ポリコレに真っ向から反論したトランプ元米大統領は、予想以上に多くの米国民から歓迎されたが、これは暴走したポリコレに疲れ果てた人がかなり多かったのも一因なのかもしれない。
当時の現役大統領のツイッターアカウントを永久凍結するなどという、極端なやり方はどう考えてもポリコレの「暴走」である。
アメリカがこういう全体主義的な波に完全に飲み込まれてしまったら、次は確実に日本だ。
すでにアイドルグループの衣装がナチスドイツの軍服と酷似しているということで炎上したり、オリンピック開閉会式の制作・演出のトップが20年以上前のコントで「ユダヤ人大量虐殺(ホロコースト)」のネタをしていたとして降ろされたりと、その兆候がかなり出てきている。

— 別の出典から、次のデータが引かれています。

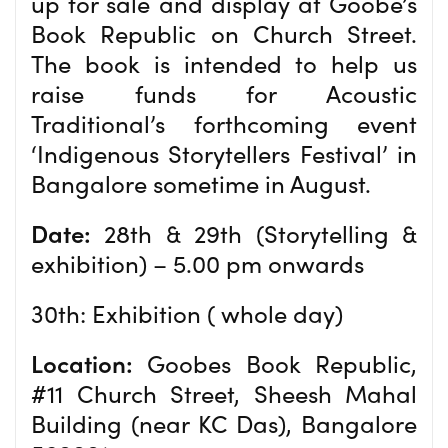
up for sale and display at Goobe’s
Book Republic on Church Street.
The book is intended to help us
raise funds for Acoustic
Traditional’s forthcoming event
‘Indigenous Storytellers Festival’ in
Bangalore sometime in August.
Date:
28th & 29th (Storytelling &
exhibition) – 5.00 pm onwards
30th: Exhibition ( whole day)
Location:
Goobes Book Republic,
#11 Church Street, Sheesh Mahal
Building (near KC Das), Bangalore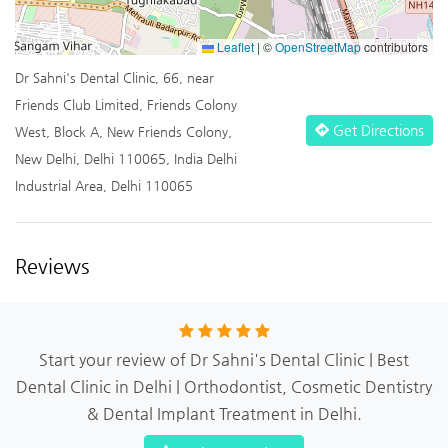
Leaflet
|
©
OpenStreetMap
contributors
Dr Sahni's Dental Clinic, 66, near
Friends Club Limited, Friends Colony
Get Directions
West, Block A, New Friends Colony,
New Delhi, Delhi 110065, India Delhi
Industrial Area, Delhi 110065
Reviews
Start your review of Dr Sahni's Dental Clinic | Best
Dental Clinic in Delhi | Orthodontist, Cosmetic Dentistry
& Dental Implant Treatment in Delhi.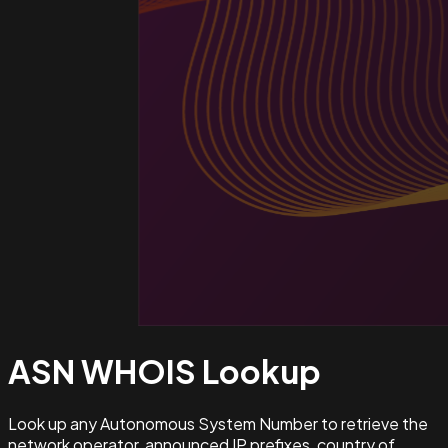
ASN WHOIS
Lookup
Look up any Autonomous System Number to retrieve the
network operator, announced IP prefixes, country of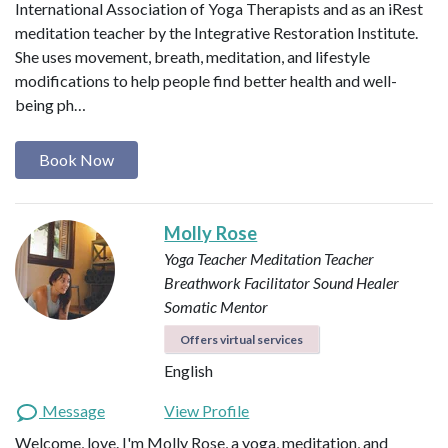
International Association of Yoga Therapists and as an iRest
meditation teacher by the Integrative Restoration Institute.
She uses movement, breath, meditation, and lifestyle
modifications to help people find better health and well-
being ph…
Book Now
Molly Rose
Yoga Teacher
Meditation Teacher
Breathwork Facilitator
Sound Healer
Somatic Mentor
Offers virtual services
English
Message
View Profile
Welcome, love. I'm Molly Rose, a yoga, meditation, and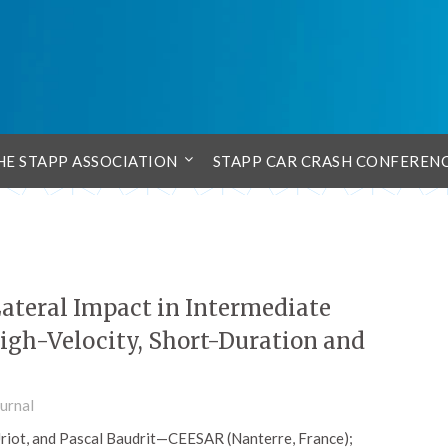
HE STAPP ASSOCIATION
STAPP CAR CRASH CONFEREN
ateral Impact in Intermediate
igh-Velocity, Short-Duration and
urnal
Uriot, and Pascal Baudrit—CEESAR (Nanterre, France);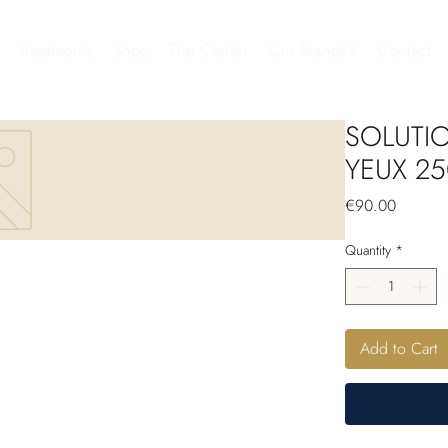
Treatments
Shop
The Center
Our Brands
Contact
SOLUTI
YEUX 25
Price
€90.00
Quantity
*
Add to Cart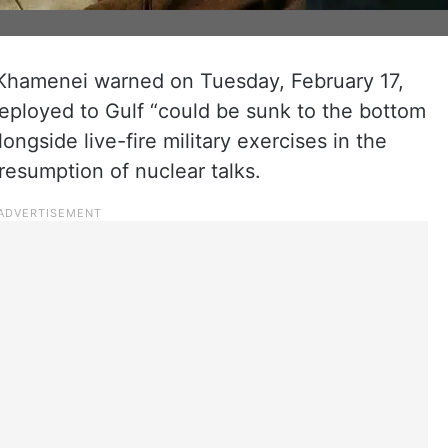
i Khamenei warned on Tuesday, February 17,
eployed to Gulf “could be sunk to the bottom
ongside live-fire military exercises in the
resumption of nuclear talks.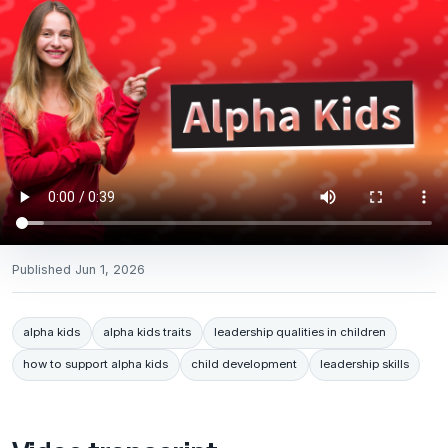
Published
Jun 1, 2026
alpha kids
alpha kids traits
leadership qualities in children
how to support alpha kids
child development
leadership skills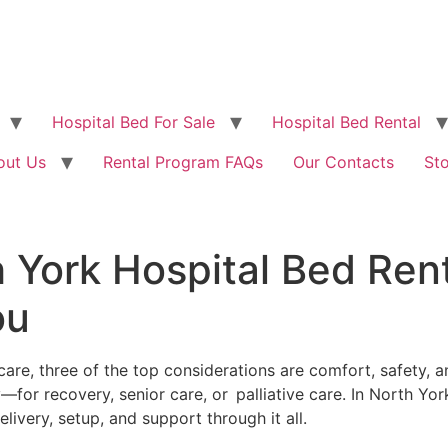
Hospital Bed For Sale
Hospital Bed Rental
out Us
Rental Program FAQs
Our Contacts
St
 York Hospital Bed Ren
ou
 three of the top considerations are comfort, safety, and 
ary—for recovery, senior care, or palliative care. In North Yo
ivery, setup, and support through it all.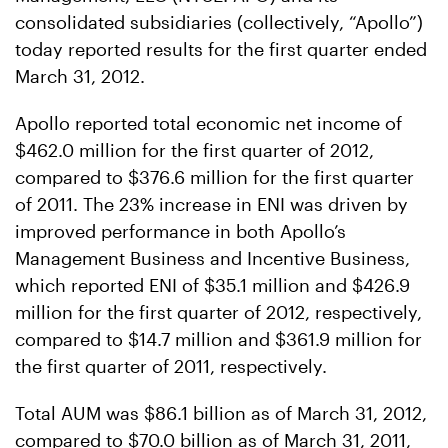
consolidated subsidiaries (collectively, “Apollo”)
today reported results for the first quarter ended
March 31, 2012.
Apollo reported total economic net income of
$462.0 million for the first quarter of 2012,
compared to $376.6 million for the first quarter
of 2011. The 23% increase in ENI was driven by
improved performance in both Apollo’s
Management Business and Incentive Business,
which reported ENI of $35.1 million and $426.9
million for the first quarter of 2012, respectively,
compared to $14.7 million and $361.9 million for
the first quarter of 2011, respectively.
Total AUM was $86.1 billion as of March 31, 2012,
compared to $70.0 billion as of March 31, 2011,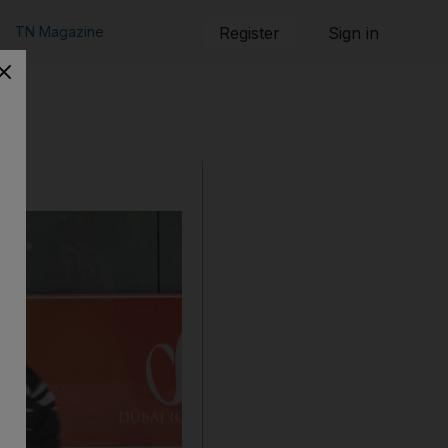
TN Magazine
Register
Sign in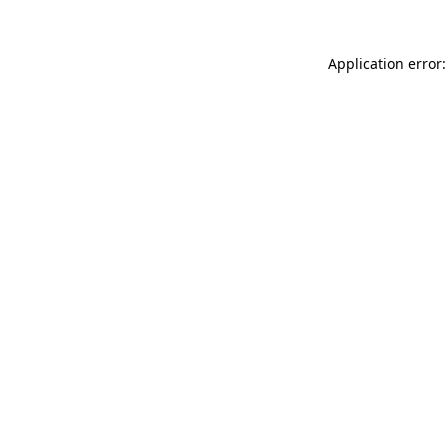
Application error: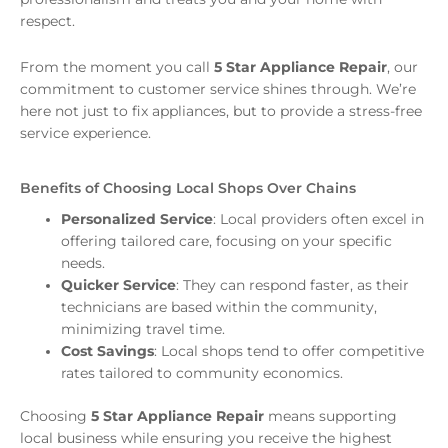
respect.
From the moment you call
5 Star Appliance Repair
, our
commitment to customer service shines through. We’re
here not just to fix appliances, but to provide a stress-free
service experience.
Benefits of Choosing Local Shops Over Chains
Personalized Service
: Local providers often excel in
offering tailored care, focusing on your specific
needs.
Quicker Service
: They can respond faster, as their
technicians are based within the community,
minimizing travel time.
Cost Savings
: Local shops tend to offer competitive
rates tailored to community economics.
Choosing
5 Star Appliance Repair
means supporting
local business while ensuring you receive the highest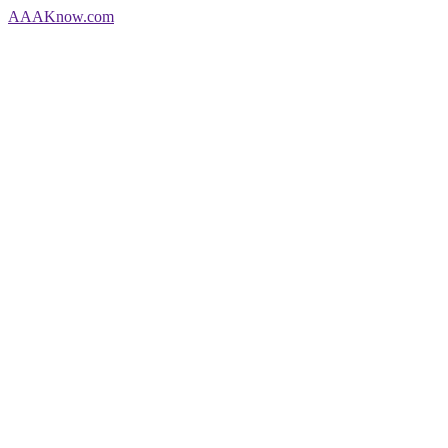
AAA
Know
.com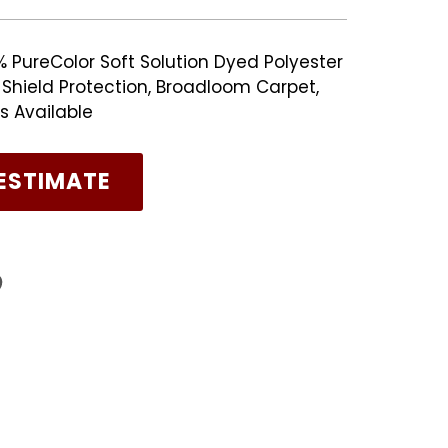
% PureColor Soft Solution Dyed Polyester
n Shield Protection, Broadloom Carpet,
s Available
ESTIMATE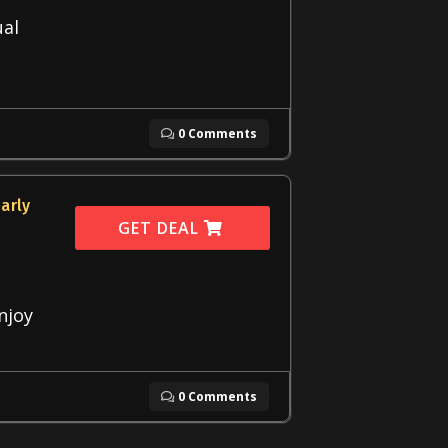
ual
0 Comments
arly
GET DEAL
Enjoy
0 Comments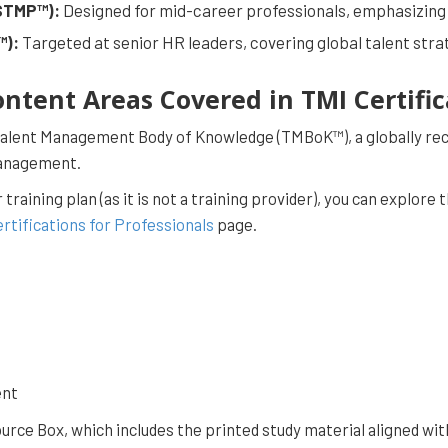
(STMP™):
Designed for mid-career professionals, emphasizing
™):
Targeted at senior HR leaders, covering global talent str
ontent Areas Covered in TMI Certifi
 Talent Management Body of Knowledge (TMBoK™), a globally re
Management.
r training plan (as it is not a training provider), you can expl
rtifications for Professionals
page.
ent
rce Box, which includes the printed study material aligned wit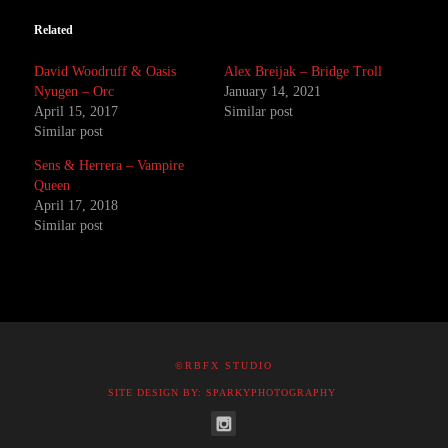
Related
David Woodruff & Oasis
Alex Breijak – Bridge Troll
Nyugen – Orc
January 14, 2021
April 15, 2017
Similar post
Similar post
Sens & Herrera – Vampire
Queen
April 17, 2018
Similar post
©RBFX STUDIO
SITE DESIGN BY: SPARKYPHOTOGRAPHY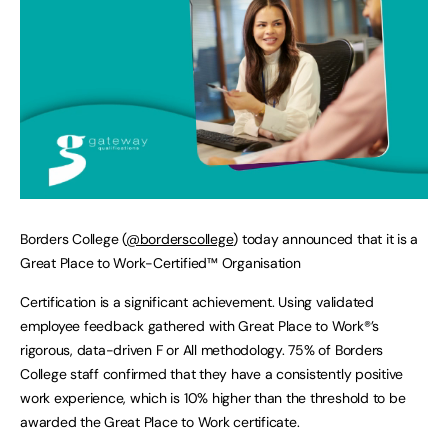
Borders College (
@borderscollege
) today announced that it is a
Great Place to Work-Certified™ Organisation
Certification is a significant achievement. Using validated
employee feedback gathered with Great Place to Work®’s
rigorous, data-driven F or All methodology. 75% of Borders
College staff confirmed that they have a consistently positive
work experience, which is 10% higher than the threshold to be
awarded the Great Place to Work certificate.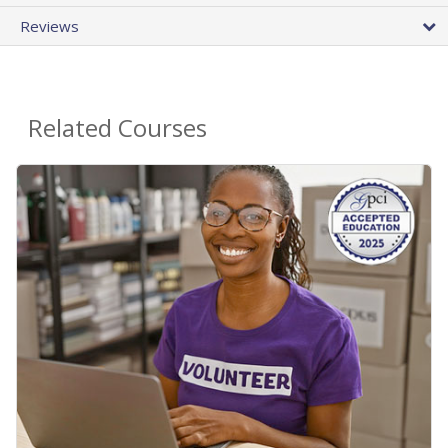
Reviews
Related Courses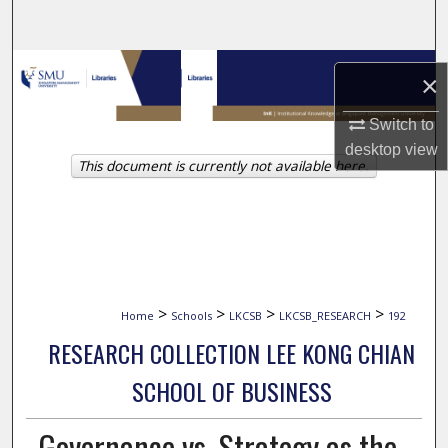
Search
Browse Collections
×
My Account
Switch to
desktop
view
This document is currently not available here.
About
Digital Commons Network™
>
>
>
>
Home
Schools
LKCSB
LKCSB_RESEARCH
192
RESEARCH COLLECTION LEE KONG CHIAN
SCHOOL OF BUSINESS
Governance vs. Strategy as the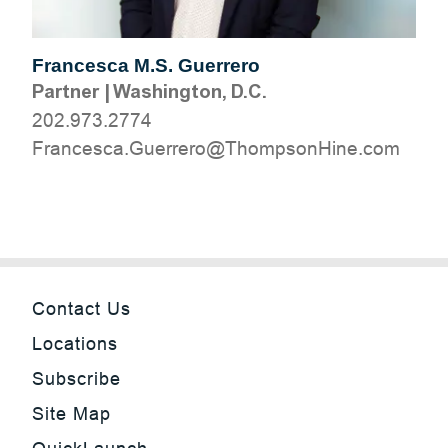
Francesca M.S. Guerrero
Partner
|
Washington, D.C.
202.973.2774
moc.eniHnospmohT@orerreuG.acsecnarF
Contact Us
Locations
Subscribe
Site Map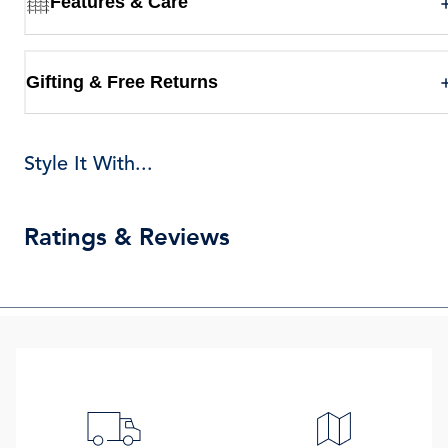
Features & Care
Gifting & Free Returns
Style It With...
Ratings & Reviews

ポリコレに少しでも反論するとすぐにたたかれることから、「まるでポリコレは人をたたくための棒だ」といわれるようになり「ポリコレ棒」などという言葉までできた。
言論の自由の行き過ぎも怖ろしいが、ポリコレの言葉を借りた言葉狩りや逆差別は更にもっと怖ろしい。
特に言葉を扱う創作活動家にとって、虚構の中にまで極端なポリコレを持ち込む風潮は、文化芸術の根幹を揺るがす大問題なのだ。
トランプ当選の時のような反ポリコレの機運が日本にも高まってほしいと思う。
そしてその反ポリコレ派たちはポリコレ推進派たちよりも、目に見えてモラルの高い人物である必要があるのだ。